What is expected -> Find the string "jest" in the data, and copy out each line that has it.

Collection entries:
──────
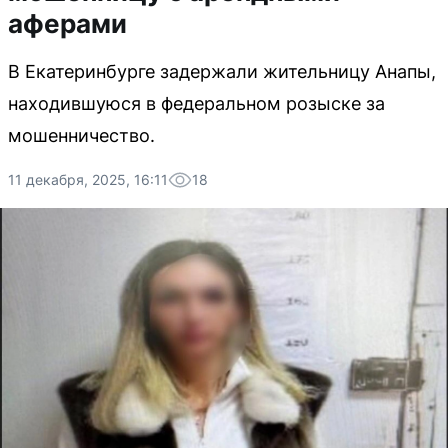
аферами
В Екатеринбурге задержали жительницу Анапы,
находившуюся в федеральном розыске за
мошенничество.
11 декабря, 2025, 16:11
18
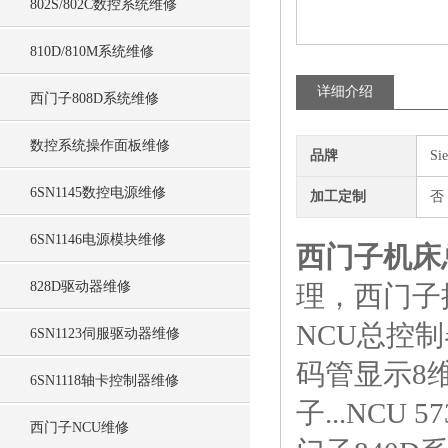
802S/802C数控系统维修
810D/810M系统维修
详细介绍
西门子808D系统维修
数控系统操作面板维修
品牌
Si
6SN1145数控电源维修
加工定制
否
6SN1146电源模块维修
西门子机床总
828D驱动器维修
理，西门子控
NCU总控制
6SN1123伺服驱动器维修
码管显示8维
6SN1118轴卡控制器维修
子...NCU 
西门子NCU维修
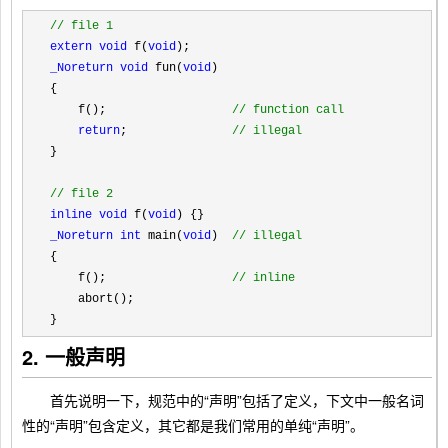
//
 file 1
extern
void
 f(
void
_Noreturn void
 fun(
void
)

{

    f();                  
//
 function call
return
;               
// 
illegal
}

//
 file 2
inline void
 f(
void
_Noreturn int
 main(
void
)  
// 
illegal
{

    f();                  
//
 inline
    abort();

}
2. 一般声明
首先说明一下，规范中的“声明”包括了定义，下文中一般名词
性的“声明”包含定义，其它都是我们常用的单纯“声明”。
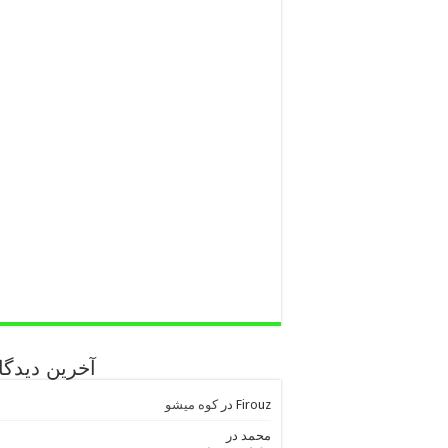
آخرین دیدگاه
Firouz
در
کوه میشو
محمد
در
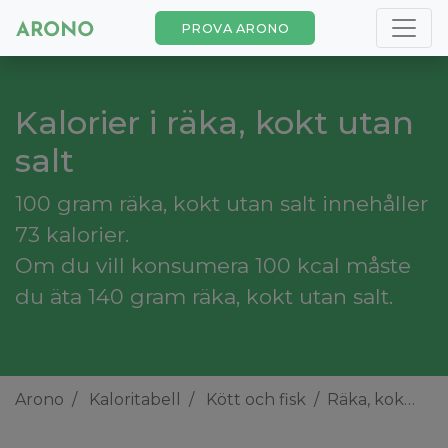
PROVA ARONO
Kalorier i räka, kokt utan
salt
100 gram räka, kokt utan salt innehåller
73 kalorier.
Om du vill konsumera 100 kcal måste
du äta 140 gram räka, kokt utan salt.
Arono
Kaloritabell
Kött och fisk
Räka, kokt utan salt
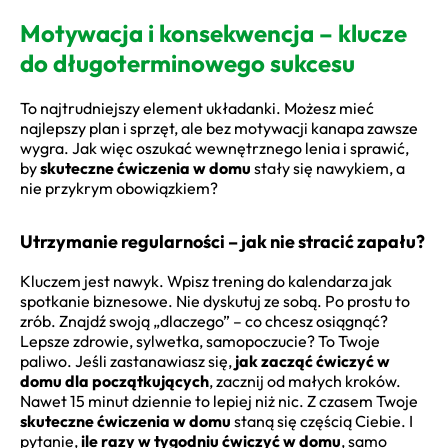
Motywacja i konsekwencja – klucze
do długoterminowego sukcesu
To najtrudniejszy element układanki. Możesz mieć
najlepszy plan i sprzęt, ale bez motywacji kanapa zawsze
wygra. Jak więc oszukać wewnętrznego lenia i sprawić,
by
skuteczne ćwiczenia w domu
stały się nawykiem, a
nie przykrym obowiązkiem?
Utrzymanie regularności – jak nie stracić zapału?
Kluczem jest nawyk. Wpisz trening do kalendarza jak
spotkanie biznesowe. Nie dyskutuj ze sobą. Po prostu to
zrób. Znajdź swoją „dlaczego” – co chcesz osiągnąć?
Lepsze zdrowie, sylwetka, samopoczucie? To Twoje
paliwo. Jeśli zastanawiasz się,
jak zacząć ćwiczyć w
domu dla początkujących
, zacznij od małych kroków.
Nawet 15 minut dziennie to lepiej niż nic. Z czasem Twoje
skuteczne ćwiczenia w domu
staną się częścią Ciebie. I
pytanie,
ile razy w tygodniu ćwiczyć w domu
, samo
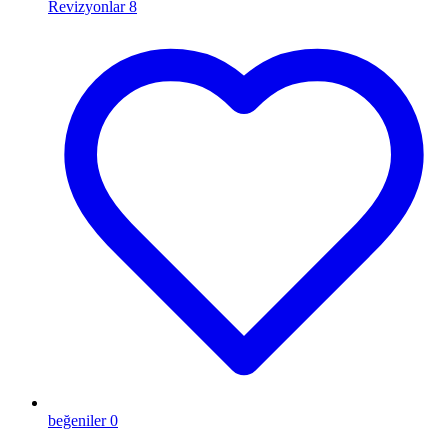
Revizyonlar
8
beğeniler
0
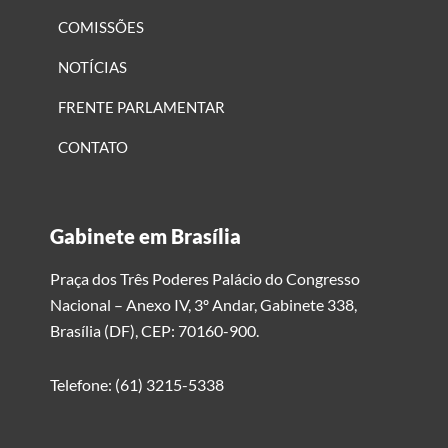
COMISSÕES
NOTÍCIAS
FRENTE PARLAMENTAR
CONTATO
Gabinete em Brasília
Praça dos Três Poderes Palácio do Congresso
Nacional – Anexo IV, 3º Andar, Gabinete 338,
Brasília (DF), CEP: 70160-900.
Telefone: (61) 3215-5338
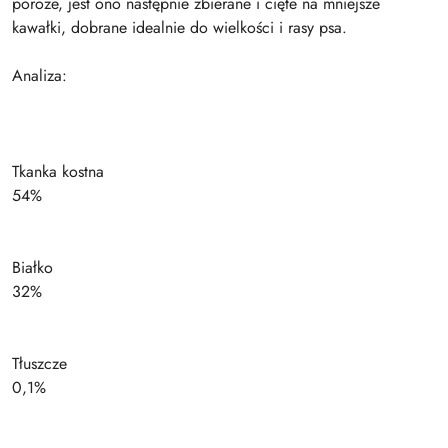
poroże, jest ono następnie zbierane i cięte na mniejsze
kawałki, dobrane idealnie do wielkości i rasy psa.
Analiza:
Tkanka kostna
54%
Białko
32%
Tłuszcze
0,1%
──────
Reply to the task ->
Kluczem jest nawyk. Wpisz trening do kalendarza jak
poroże, jest ono następnie zbierane i cięte na mniejsze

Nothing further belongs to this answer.